Wednesday, August 17, 2005

Fly the High Skies with AirTran

Have you heard the new ad for AirTran Airways where they promise you won't have to sit next to a pirate if you buy a seat on one of their flights? There is a pirate making his "rrrr" sound in the background, a parrot squawking and slightly embarrassing comments about the pirate's booty. If only they could promise that you wouldn't have to sit next to a person who avoids taking regular showers. I'd much rather sit next to a pirate than a guy who dismisses personal hygiene. Sitting next to a pirate might be kind of fun. We could trade tales of sailing the high seas, me in my canoe, he in his schooner.
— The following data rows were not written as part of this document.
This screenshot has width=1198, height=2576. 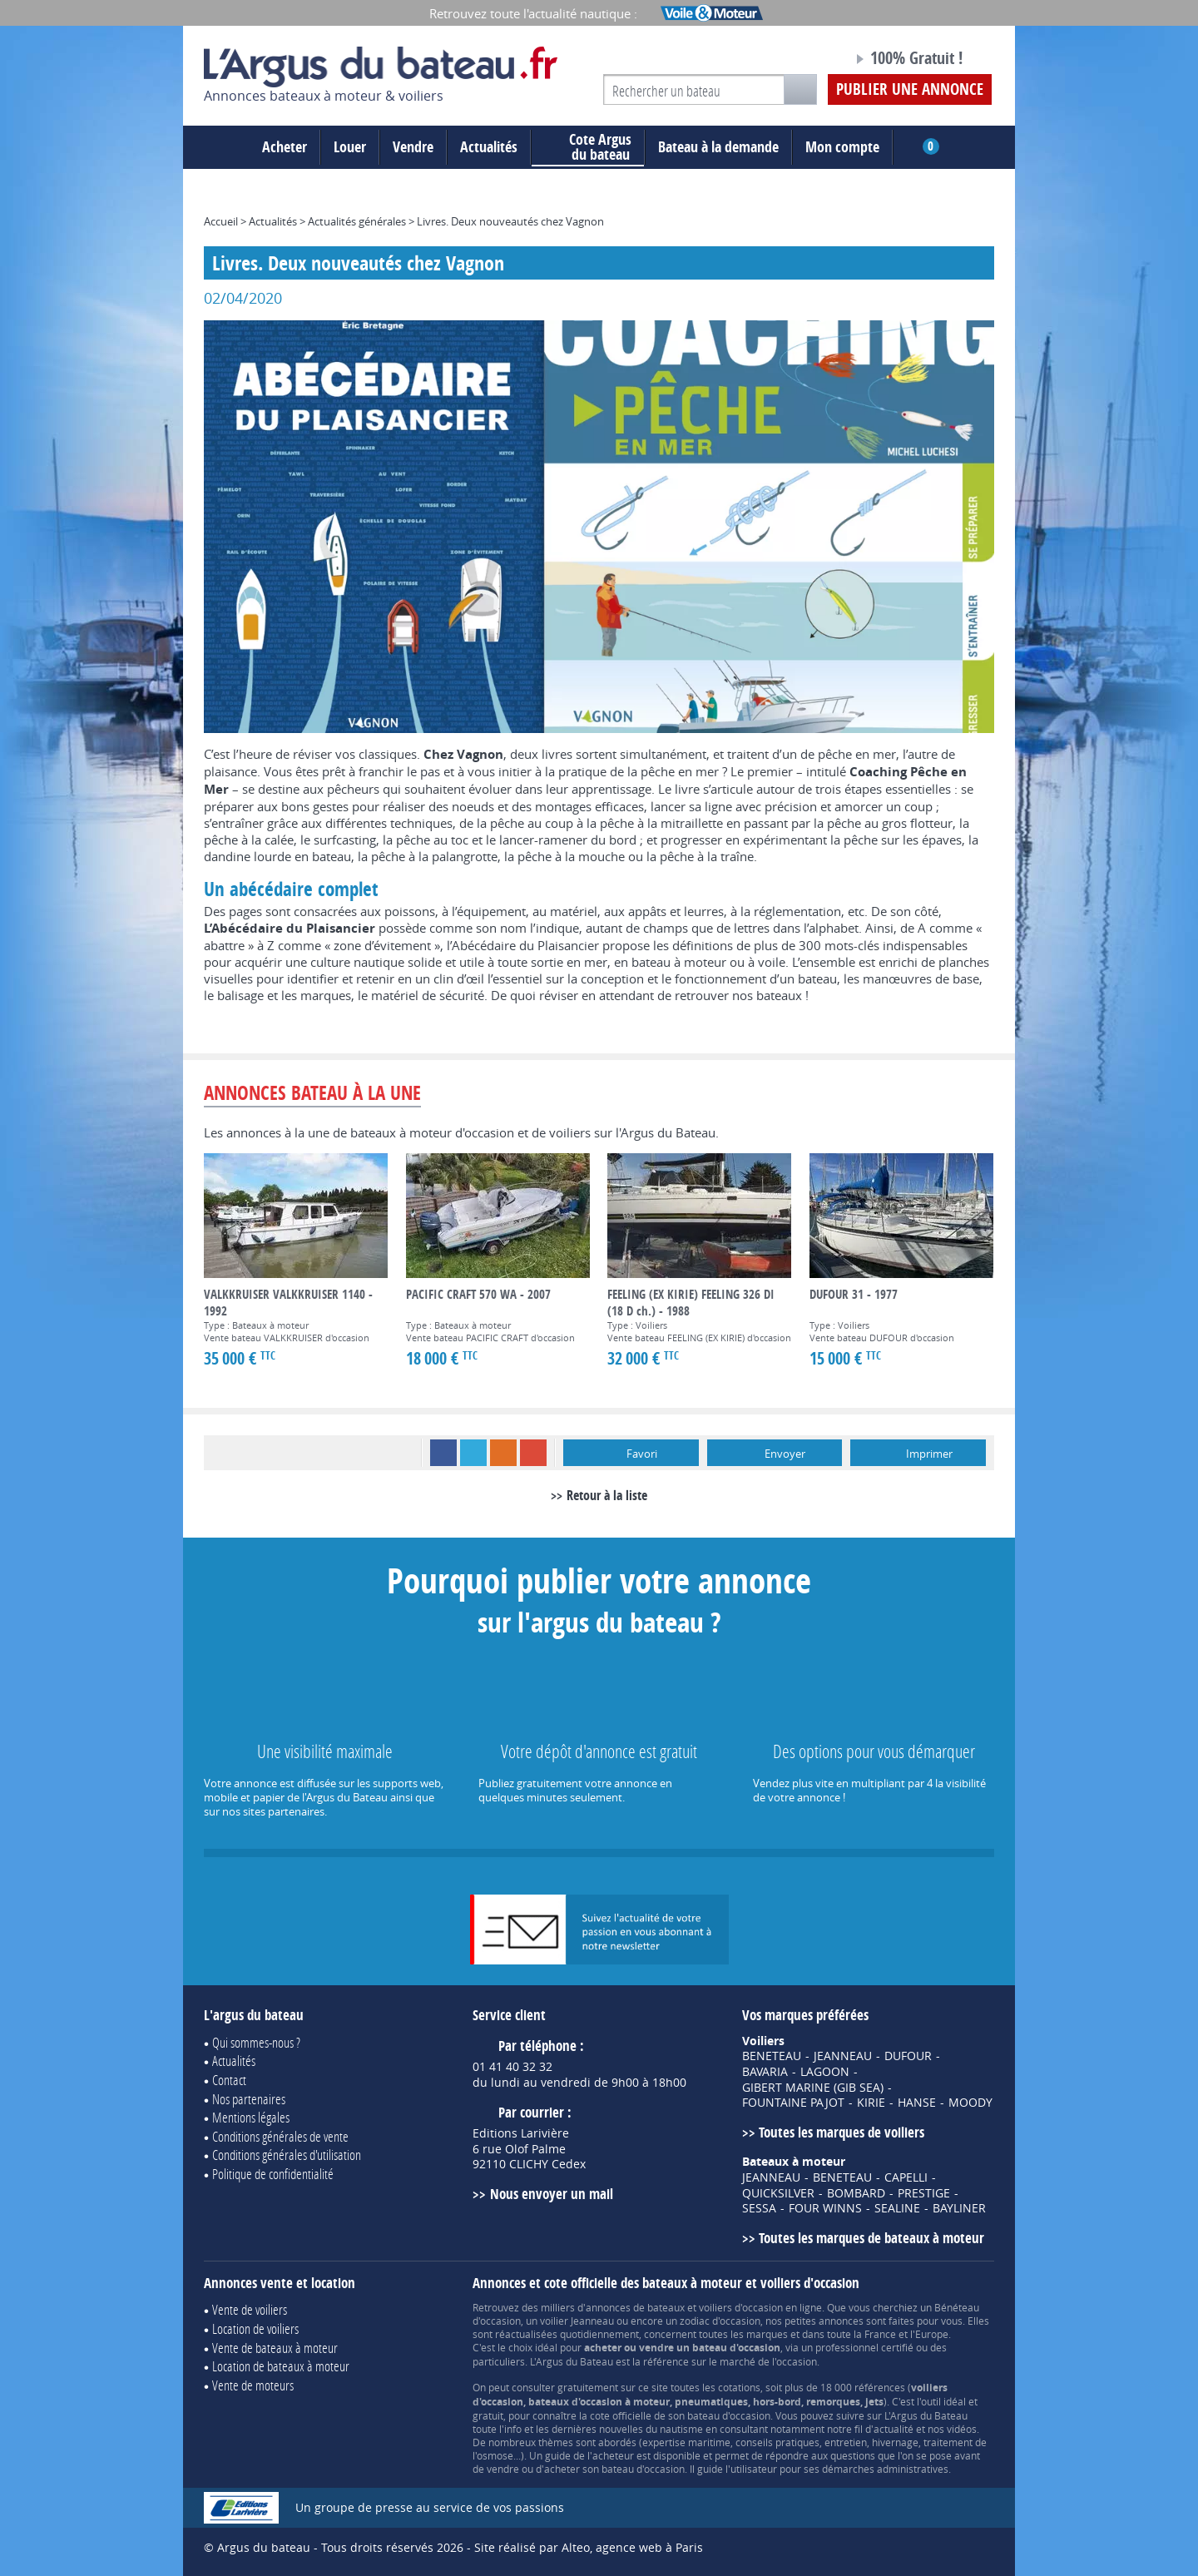 What do you see at coordinates (221, 221) in the screenshot?
I see `Accueil` at bounding box center [221, 221].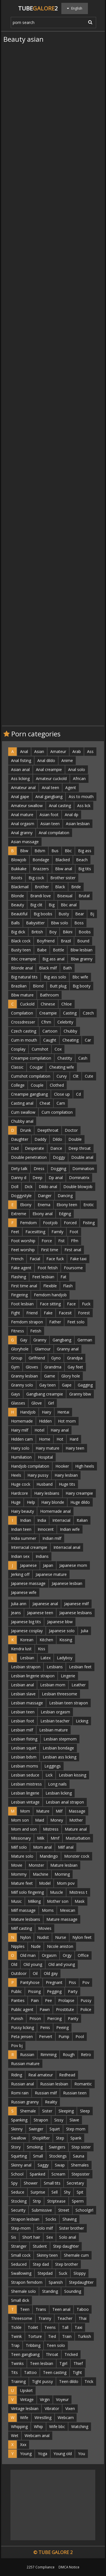 This screenshot has width=106, height=2576. I want to click on Doggy, so click(59, 1157).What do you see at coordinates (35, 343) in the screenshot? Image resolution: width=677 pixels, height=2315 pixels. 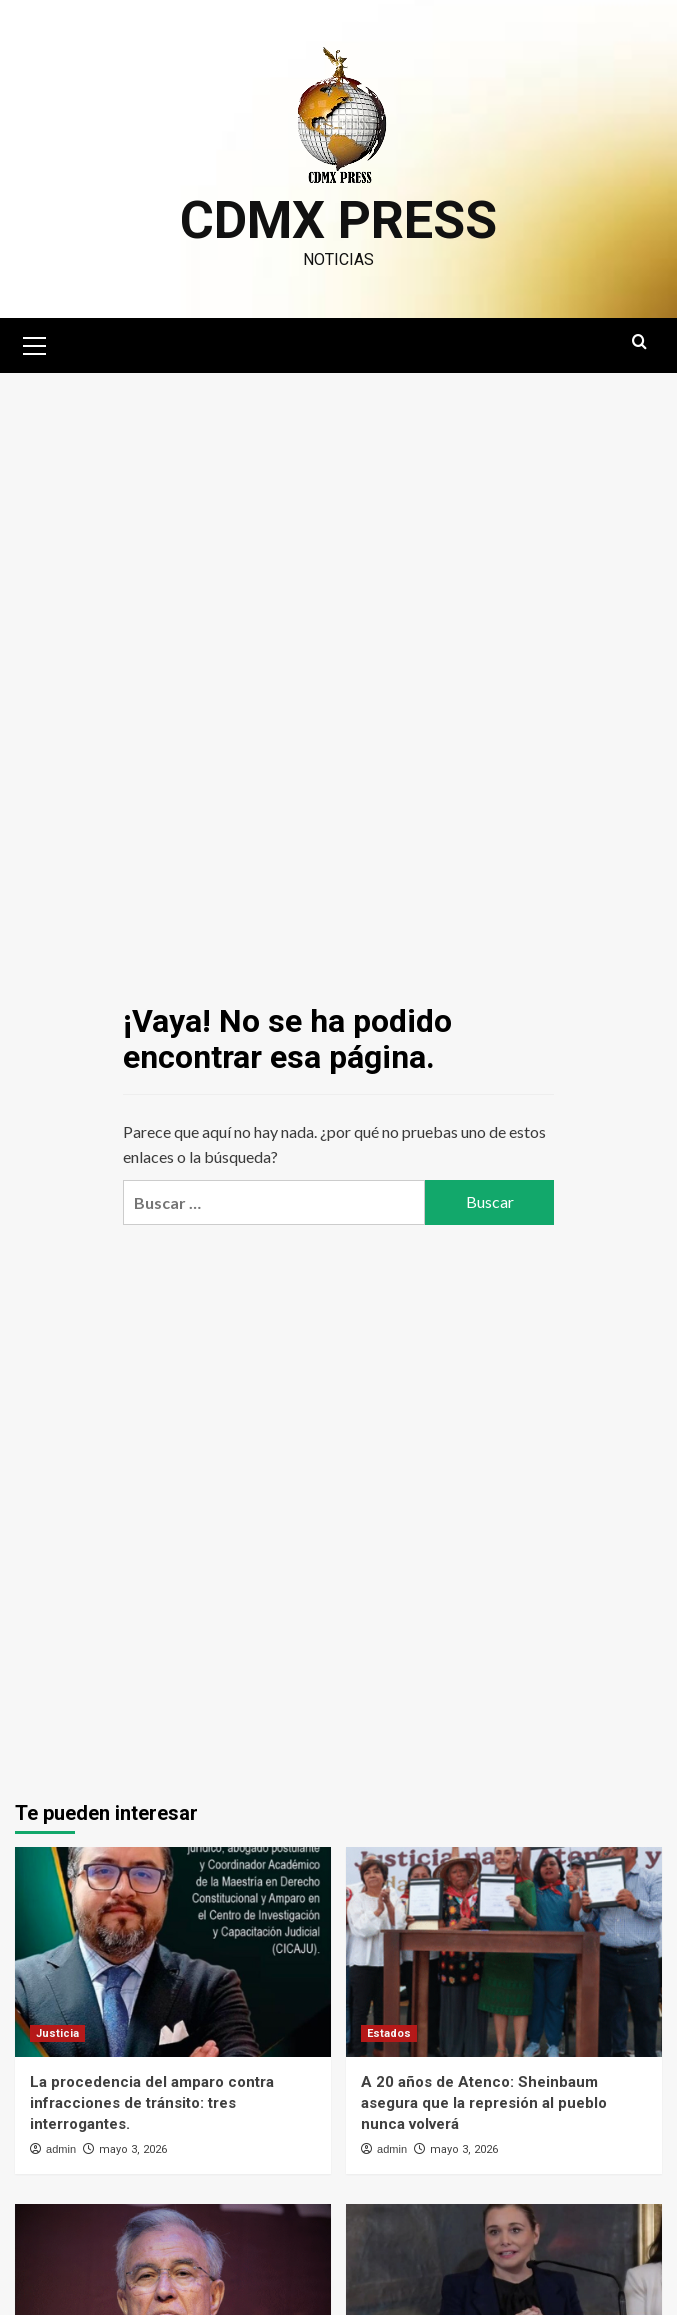 I see `[button]` at bounding box center [35, 343].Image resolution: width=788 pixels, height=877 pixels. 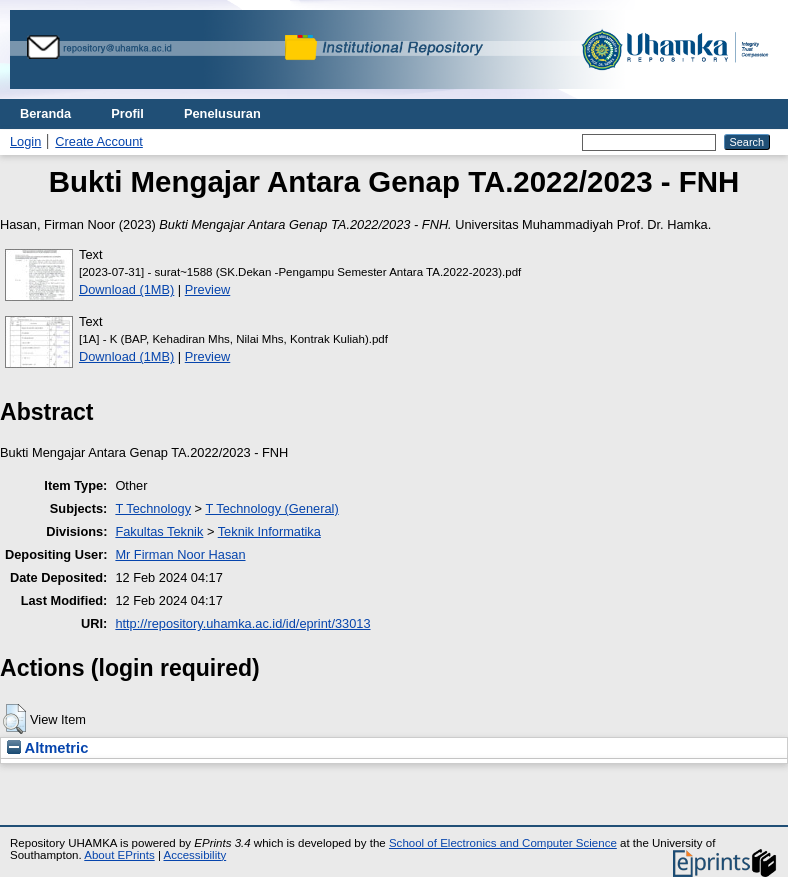 I want to click on Fakultas Teknik, so click(x=159, y=531).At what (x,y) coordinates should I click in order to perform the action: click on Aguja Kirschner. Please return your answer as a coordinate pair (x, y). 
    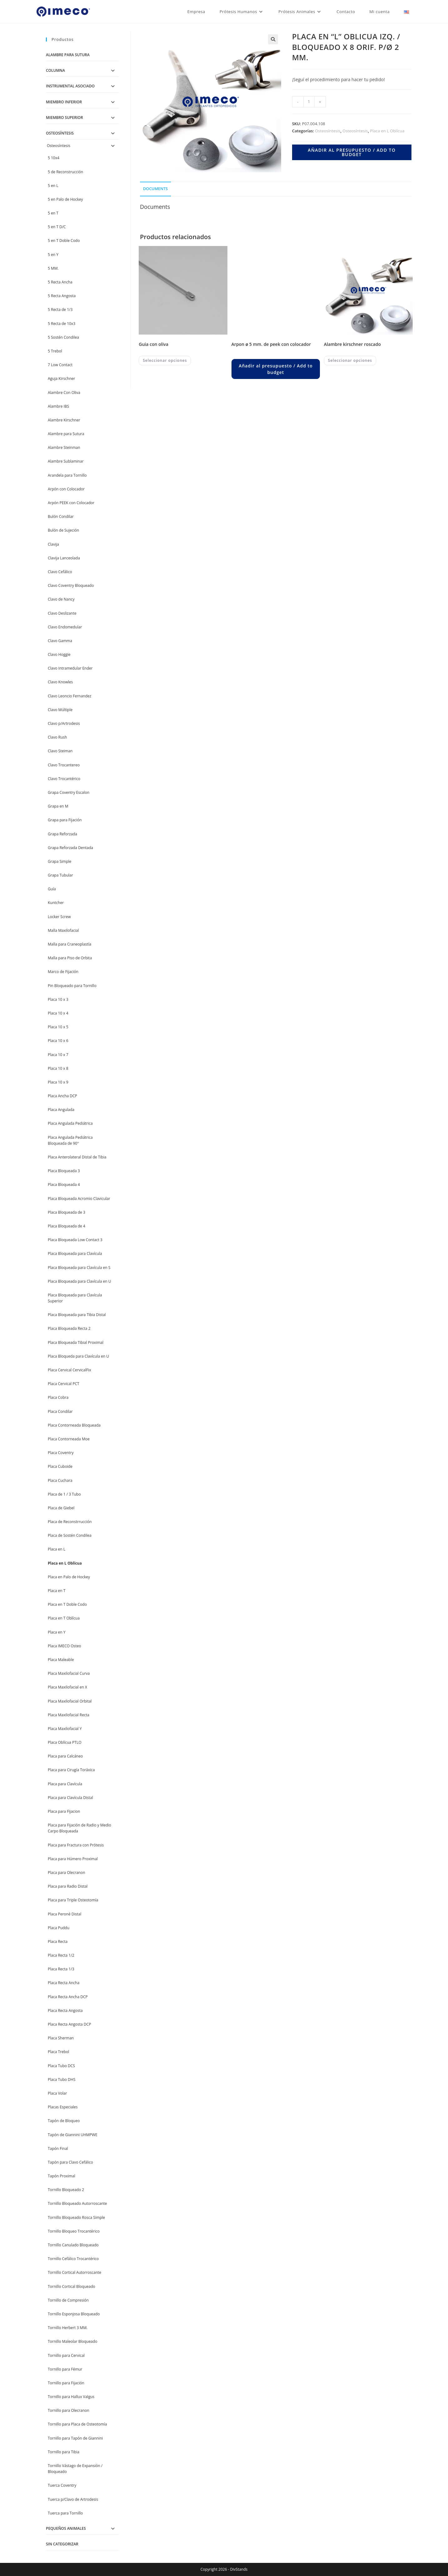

We'd knock back a few of those little bottles of rum the stewardess delivers on the wheeled cart, and then I'd show off my temporary tattoos. Now if AirTran could promise me a seat by a pirate, then I might book a trip with them today. Even though the last time I flew AirTran it took me 18 hours to get from Boston to Minneapolis, a chance to fly the high skies with a pirate would make it worth the aggravation. Ahoy matey!

1 comment:

  1. Unfortunately, Pirates are not known for having great personal hygene. It comes from surviving long dead-calm passages through the doldrums, I suspect, what with all the urine drinking, eating hard-tack, living off norway rat meat and all.